*** Input Section Begins ***

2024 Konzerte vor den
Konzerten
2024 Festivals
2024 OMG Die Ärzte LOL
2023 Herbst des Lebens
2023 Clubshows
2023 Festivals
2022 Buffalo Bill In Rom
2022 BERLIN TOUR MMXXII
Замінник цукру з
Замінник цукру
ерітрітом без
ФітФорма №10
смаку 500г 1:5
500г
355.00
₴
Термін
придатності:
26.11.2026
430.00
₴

*** Input Section Ends ***
*** Input Section Begins ***

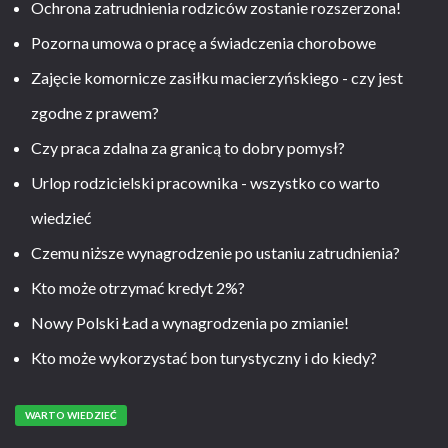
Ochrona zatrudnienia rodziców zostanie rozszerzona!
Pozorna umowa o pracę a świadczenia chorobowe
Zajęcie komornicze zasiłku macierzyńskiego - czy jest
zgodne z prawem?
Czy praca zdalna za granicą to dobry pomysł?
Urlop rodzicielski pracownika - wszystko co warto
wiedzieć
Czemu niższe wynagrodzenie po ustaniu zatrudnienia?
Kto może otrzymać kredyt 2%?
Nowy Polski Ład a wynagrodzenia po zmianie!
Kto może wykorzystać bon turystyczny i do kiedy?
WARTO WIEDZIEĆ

*** Input Section Ends ***

→ **Exercise prompt**
Count the lines in these records that hold the string "zatrudnienia". Only the number is wanted.

→ **Solved problem**
2